When a goldmine operator needed power for a leak detection system at a tailings pond
PCE Pacific, Inc., and SunWize partnered to provide a power solution to a goldmine operator for a leak detection system at a tailings pond. The equipment to be powered consisted of I/O and SCADA radios in a high US desert environment at approximately 5000-6000’ above sea level.
From the main mine processing area, a 6,000’ long, 8” diameter plastic pipe runs to a tailings pond. The tailings pond does not have a direct line of sight to the process area due to the berm around it and it is situated at a lower elevation. The plastic pipe runs alongside the tailings pond access road and is buried at the entrance to the causeway to allow vehicle access to the tailings pond causeway. At the bottom of the causeway is a large gasoline powered pump on wheels with a suction line into the tailing pond.

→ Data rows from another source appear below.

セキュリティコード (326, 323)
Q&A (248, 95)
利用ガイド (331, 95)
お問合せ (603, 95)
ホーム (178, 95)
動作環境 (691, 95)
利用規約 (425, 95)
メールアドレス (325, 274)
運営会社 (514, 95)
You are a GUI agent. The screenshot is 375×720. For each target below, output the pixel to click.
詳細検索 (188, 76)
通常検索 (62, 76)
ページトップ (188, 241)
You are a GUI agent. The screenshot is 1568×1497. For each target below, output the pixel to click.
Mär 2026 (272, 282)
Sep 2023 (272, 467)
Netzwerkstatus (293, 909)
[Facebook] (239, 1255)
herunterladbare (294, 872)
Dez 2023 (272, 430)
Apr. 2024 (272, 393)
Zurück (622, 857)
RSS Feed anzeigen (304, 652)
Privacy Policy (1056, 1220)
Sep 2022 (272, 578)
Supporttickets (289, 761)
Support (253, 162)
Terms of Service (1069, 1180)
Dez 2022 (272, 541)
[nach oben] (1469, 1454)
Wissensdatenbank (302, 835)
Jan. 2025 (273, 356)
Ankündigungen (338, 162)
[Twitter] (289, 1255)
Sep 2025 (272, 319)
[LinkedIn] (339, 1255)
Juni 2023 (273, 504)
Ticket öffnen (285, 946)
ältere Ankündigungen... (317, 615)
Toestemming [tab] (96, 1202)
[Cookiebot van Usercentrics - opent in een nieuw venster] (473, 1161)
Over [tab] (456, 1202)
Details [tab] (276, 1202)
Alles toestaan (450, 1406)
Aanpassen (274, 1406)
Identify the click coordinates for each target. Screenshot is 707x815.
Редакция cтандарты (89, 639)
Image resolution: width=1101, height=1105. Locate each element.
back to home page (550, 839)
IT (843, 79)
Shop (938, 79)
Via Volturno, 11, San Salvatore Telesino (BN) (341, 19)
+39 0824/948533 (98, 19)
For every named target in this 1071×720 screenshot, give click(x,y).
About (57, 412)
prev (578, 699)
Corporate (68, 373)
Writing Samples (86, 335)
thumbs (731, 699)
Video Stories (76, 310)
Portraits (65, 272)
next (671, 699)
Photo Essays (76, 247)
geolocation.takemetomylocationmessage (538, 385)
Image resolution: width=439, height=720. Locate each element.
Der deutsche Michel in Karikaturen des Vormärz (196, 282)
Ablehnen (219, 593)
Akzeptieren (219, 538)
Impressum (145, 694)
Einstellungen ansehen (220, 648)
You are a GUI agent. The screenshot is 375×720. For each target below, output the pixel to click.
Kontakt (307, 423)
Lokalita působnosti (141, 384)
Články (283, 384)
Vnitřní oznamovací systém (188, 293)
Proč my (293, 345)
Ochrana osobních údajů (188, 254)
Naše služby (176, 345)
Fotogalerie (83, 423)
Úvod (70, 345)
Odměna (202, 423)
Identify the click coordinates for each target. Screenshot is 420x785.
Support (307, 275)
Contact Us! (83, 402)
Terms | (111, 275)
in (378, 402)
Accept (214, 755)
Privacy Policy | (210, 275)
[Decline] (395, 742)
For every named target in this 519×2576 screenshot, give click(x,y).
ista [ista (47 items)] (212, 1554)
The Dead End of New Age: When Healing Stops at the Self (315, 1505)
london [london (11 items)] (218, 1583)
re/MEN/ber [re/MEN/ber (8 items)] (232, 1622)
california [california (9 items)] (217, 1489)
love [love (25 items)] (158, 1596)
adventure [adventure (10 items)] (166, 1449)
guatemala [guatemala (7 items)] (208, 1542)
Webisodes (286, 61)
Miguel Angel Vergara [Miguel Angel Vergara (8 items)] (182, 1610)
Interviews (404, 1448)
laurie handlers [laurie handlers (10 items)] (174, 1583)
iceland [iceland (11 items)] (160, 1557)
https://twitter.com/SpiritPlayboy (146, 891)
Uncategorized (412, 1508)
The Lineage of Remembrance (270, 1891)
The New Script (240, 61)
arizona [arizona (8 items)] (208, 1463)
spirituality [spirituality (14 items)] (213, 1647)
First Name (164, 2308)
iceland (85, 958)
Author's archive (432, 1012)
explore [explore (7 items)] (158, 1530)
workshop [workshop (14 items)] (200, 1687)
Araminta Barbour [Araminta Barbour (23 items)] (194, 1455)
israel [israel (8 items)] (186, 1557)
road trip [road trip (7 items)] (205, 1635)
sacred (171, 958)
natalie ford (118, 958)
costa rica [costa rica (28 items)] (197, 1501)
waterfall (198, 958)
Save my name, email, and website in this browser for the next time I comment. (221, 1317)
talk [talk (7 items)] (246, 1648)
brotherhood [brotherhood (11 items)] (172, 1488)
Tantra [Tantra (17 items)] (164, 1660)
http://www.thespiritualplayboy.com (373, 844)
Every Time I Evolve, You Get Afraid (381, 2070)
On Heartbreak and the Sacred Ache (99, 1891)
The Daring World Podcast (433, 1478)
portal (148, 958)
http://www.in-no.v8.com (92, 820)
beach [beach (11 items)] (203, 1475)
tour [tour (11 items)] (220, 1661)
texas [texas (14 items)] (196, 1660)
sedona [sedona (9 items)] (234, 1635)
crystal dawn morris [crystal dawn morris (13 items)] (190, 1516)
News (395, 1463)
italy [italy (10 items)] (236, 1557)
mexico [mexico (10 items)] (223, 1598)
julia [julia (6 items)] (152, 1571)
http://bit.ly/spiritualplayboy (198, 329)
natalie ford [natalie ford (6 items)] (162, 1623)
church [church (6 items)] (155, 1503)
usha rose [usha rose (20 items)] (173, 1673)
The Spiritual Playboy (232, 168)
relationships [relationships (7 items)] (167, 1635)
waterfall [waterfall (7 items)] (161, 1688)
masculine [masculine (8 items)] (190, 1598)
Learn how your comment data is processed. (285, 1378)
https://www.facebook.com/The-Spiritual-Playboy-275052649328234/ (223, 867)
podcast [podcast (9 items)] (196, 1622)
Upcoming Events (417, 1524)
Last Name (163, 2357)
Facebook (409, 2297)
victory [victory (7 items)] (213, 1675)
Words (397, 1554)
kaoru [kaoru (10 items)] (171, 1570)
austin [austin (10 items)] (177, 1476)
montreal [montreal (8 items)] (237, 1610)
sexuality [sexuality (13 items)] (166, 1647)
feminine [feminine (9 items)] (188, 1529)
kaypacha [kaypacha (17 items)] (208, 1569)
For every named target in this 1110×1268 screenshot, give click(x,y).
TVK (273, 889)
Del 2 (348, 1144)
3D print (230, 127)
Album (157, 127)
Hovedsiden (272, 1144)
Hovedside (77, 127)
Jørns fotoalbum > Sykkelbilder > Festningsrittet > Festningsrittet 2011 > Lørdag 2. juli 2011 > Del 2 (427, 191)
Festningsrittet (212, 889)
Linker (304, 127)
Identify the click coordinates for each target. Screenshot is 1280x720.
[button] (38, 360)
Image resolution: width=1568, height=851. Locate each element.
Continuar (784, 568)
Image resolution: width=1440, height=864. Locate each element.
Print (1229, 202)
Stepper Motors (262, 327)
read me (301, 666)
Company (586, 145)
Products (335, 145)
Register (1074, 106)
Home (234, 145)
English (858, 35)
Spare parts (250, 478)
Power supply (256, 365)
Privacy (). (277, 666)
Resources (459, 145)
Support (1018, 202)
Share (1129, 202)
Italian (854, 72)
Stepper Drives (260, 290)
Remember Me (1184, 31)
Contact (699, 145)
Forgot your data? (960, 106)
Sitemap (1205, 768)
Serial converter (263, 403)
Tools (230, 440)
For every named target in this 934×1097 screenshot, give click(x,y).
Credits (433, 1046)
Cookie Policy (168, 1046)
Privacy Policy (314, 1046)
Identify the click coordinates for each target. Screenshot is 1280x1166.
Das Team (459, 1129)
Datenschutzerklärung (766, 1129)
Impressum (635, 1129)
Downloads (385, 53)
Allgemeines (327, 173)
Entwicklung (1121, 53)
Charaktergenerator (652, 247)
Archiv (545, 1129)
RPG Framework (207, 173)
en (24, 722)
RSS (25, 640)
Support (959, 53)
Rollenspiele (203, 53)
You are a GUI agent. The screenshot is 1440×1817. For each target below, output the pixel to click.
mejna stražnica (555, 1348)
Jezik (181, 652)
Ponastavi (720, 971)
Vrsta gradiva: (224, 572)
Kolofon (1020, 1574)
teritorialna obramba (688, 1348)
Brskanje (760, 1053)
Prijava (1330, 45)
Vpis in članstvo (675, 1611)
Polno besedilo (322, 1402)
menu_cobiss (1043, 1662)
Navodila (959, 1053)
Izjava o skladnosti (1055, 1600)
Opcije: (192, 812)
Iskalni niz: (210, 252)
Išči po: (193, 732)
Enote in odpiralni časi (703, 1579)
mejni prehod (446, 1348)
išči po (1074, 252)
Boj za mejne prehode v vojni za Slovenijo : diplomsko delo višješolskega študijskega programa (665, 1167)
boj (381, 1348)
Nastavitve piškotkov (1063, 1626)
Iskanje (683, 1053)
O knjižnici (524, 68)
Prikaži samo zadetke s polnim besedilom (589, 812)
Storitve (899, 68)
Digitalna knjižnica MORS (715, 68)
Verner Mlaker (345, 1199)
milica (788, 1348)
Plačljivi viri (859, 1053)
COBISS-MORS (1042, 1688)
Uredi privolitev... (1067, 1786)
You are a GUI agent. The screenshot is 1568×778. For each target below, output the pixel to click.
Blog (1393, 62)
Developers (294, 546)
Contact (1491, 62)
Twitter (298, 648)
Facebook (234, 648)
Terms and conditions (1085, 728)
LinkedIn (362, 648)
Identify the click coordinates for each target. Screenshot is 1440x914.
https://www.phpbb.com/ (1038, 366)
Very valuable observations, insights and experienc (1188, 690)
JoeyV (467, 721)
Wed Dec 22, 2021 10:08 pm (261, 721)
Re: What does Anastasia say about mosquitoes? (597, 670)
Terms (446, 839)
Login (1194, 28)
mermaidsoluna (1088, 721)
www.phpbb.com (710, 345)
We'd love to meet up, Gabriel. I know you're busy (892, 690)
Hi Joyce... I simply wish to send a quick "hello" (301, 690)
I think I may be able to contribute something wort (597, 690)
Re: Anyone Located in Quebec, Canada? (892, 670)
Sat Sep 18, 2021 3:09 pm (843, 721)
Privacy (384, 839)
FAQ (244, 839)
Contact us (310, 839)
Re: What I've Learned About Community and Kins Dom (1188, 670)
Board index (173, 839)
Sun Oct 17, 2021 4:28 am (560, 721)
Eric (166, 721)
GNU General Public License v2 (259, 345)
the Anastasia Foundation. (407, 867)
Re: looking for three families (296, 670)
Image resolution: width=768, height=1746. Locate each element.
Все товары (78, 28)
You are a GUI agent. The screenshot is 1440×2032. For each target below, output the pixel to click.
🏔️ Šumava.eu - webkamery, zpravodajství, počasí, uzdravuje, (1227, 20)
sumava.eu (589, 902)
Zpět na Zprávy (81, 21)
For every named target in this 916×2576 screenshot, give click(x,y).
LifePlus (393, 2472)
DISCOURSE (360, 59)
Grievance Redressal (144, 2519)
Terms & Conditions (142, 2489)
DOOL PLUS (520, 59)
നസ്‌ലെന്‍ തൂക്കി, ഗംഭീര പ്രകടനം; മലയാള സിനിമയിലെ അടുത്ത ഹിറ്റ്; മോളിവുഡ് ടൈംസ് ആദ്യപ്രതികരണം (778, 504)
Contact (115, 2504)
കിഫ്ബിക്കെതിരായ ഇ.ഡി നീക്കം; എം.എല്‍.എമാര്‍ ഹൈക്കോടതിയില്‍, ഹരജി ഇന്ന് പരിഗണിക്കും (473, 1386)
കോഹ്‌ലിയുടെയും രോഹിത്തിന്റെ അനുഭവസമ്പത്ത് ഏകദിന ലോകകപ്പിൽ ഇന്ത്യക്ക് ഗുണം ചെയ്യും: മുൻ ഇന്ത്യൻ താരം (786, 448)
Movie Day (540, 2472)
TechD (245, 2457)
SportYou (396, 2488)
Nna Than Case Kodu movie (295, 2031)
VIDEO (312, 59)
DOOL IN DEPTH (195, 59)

There were three concerns:
Main processing area cannot see if the plastic pipe ruptures because of the berm. Hundreds of gallons of water could potentially be released due to a broken pipe and could be subject to a fine by the US Bureau of Land Management (BLM).
After the pump is manually started, the pump has to be monitored at the pump location.
There is no power available along the plastic pipe route to the pond except at the main processing end.
After an on-site visit, PCE and the customer mutually decided to pursue a solution using DP sensors and a radio based I/O SCADA system to monitor the pump & pipe operation. This solution could be implemented in a short timeframe and could be moved and reused as needed for other projects of a similar nature in keeping with the temporary usage timeframe. The plastic pipe could be monitored and sectionalized quickly for any rupture or leak problems as well as monitor the pump output. The three sensors were located in the process area, at the top of the causeway, and at the bottom of the causeway close to the pump.
Two SunWize® Power & Battery Power Stations provide 24 VDC power to the causeway DP sensors and radios. Using solar for power was critical to making this solution possible. The solar array is mounted on the same antenna support structure that supports the NEMA-4 radio enclosure housing the radio, wiring terminations, etc. The battery is located at the base of this same antenna support structure and sized for 10 days of no sun. A radio site survey was performed to verify calculated radio path profiles, to confirm the line of sight, GPS readings, and 1st Fresnel zone clearances. Results of the site survey were used by SWPB to calculate the solar array loading and battery capacity. PCE pre-programmed and tested the radios as a system prior to the customer installation.